[[ RAW DATA open ]]

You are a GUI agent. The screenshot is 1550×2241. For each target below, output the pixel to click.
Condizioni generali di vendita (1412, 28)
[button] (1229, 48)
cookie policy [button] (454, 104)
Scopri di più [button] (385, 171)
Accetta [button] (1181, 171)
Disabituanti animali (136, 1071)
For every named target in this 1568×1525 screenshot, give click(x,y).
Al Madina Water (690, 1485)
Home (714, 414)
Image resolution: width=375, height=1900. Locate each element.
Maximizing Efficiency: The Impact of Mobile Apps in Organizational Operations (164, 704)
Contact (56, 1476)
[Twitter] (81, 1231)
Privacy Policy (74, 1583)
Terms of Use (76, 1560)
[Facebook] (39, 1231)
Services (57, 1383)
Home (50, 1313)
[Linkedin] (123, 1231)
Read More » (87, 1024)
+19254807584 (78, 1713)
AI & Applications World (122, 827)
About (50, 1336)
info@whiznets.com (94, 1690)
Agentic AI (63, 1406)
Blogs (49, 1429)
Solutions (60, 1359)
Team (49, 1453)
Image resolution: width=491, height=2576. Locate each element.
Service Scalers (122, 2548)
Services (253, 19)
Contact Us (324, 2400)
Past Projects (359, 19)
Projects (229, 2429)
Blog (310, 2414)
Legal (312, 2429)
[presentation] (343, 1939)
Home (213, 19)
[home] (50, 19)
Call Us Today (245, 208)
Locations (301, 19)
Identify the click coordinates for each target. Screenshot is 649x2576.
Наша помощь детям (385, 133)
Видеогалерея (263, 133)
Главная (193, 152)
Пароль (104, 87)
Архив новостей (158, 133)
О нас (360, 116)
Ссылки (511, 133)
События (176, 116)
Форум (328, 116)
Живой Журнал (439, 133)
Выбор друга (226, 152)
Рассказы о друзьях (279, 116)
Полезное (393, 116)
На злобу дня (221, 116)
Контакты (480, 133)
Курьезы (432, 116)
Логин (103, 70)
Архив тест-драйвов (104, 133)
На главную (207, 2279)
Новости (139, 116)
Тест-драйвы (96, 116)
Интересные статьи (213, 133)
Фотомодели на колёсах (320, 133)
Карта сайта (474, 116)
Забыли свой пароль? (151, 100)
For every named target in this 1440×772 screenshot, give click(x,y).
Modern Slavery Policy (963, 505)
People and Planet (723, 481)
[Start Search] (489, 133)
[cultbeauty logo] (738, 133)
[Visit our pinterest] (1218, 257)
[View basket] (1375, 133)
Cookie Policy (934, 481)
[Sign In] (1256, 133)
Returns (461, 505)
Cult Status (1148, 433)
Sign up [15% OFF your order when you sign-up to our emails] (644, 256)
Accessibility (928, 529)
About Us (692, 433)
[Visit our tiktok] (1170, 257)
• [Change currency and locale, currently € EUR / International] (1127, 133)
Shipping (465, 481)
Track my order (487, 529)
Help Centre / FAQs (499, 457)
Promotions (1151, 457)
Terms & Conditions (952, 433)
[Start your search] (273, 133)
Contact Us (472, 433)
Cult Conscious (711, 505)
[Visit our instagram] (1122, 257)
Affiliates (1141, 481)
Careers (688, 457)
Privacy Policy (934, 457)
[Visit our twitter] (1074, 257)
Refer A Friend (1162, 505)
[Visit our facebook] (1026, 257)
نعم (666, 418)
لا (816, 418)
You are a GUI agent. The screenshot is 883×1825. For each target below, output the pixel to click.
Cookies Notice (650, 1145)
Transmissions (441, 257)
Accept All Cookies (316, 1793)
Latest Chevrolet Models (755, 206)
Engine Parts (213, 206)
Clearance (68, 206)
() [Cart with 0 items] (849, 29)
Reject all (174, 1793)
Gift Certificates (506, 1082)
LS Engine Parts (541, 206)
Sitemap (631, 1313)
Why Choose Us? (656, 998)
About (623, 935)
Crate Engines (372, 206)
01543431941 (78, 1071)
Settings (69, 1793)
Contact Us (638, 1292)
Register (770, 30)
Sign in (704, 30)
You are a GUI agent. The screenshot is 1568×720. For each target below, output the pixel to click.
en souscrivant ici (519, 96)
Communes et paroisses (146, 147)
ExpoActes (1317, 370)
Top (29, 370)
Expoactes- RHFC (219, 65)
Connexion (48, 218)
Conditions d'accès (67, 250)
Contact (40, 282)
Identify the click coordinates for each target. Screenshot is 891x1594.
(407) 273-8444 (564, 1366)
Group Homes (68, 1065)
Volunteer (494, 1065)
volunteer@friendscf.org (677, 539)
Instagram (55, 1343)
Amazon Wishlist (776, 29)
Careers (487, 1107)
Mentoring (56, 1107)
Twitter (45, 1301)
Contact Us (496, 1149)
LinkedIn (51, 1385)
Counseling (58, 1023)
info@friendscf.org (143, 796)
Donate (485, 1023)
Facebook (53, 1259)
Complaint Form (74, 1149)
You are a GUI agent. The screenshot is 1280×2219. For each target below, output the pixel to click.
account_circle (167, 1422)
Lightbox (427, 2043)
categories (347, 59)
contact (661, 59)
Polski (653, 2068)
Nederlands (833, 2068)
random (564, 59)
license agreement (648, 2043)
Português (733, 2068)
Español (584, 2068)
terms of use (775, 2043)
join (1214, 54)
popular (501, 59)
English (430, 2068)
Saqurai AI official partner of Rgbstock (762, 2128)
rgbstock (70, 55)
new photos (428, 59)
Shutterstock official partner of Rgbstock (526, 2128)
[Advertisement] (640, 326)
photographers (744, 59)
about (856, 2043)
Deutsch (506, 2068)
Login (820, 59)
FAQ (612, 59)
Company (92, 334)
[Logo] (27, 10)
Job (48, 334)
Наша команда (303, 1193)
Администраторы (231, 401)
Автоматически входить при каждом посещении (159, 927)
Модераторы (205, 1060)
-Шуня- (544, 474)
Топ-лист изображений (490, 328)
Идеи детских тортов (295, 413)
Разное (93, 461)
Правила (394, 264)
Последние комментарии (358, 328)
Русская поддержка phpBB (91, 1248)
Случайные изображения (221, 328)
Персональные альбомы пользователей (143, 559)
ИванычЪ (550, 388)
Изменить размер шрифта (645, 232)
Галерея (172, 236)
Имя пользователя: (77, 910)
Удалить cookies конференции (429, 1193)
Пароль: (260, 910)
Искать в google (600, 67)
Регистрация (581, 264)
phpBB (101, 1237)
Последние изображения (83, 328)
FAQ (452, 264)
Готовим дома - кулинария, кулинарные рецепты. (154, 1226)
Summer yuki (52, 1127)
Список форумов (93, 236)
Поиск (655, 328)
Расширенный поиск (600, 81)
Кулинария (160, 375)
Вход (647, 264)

[[ RAW DATA closed ]]

| EXERCISE REQUIREMENTS |
Transcribe the lines above between the line holding "Ссылки (511, 133)" and the line holding "[cultbeauty logo] (738, 133)", inclusive, exactly as they stand and with nothing added.

| RESULT BELOW |
Ссылки (511, 133)
События (176, 116)
Форум (328, 116)
Живой Журнал (439, 133)
Выбор друга (226, 152)
Рассказы о друзьях (279, 116)
Полезное (393, 116)
На злобу дня (221, 116)
Контакты (480, 133)
Курьезы (432, 116)
Логин (103, 70)
Архив тест-драйвов (104, 133)
На главную (207, 2279)
Новости (139, 116)
Тест-драйвы (96, 116)
Интересные статьи (213, 133)
Фотомодели на колёсах (320, 133)
Карта сайта (474, 116)
Забыли свой пароль? (151, 100)
For every named target in this 1440×772 screenshot, give click(x,y).
Modern Slavery Policy (963, 505)
People and Planet (723, 481)
[Start Search] (489, 133)
[cultbeauty logo] (738, 133)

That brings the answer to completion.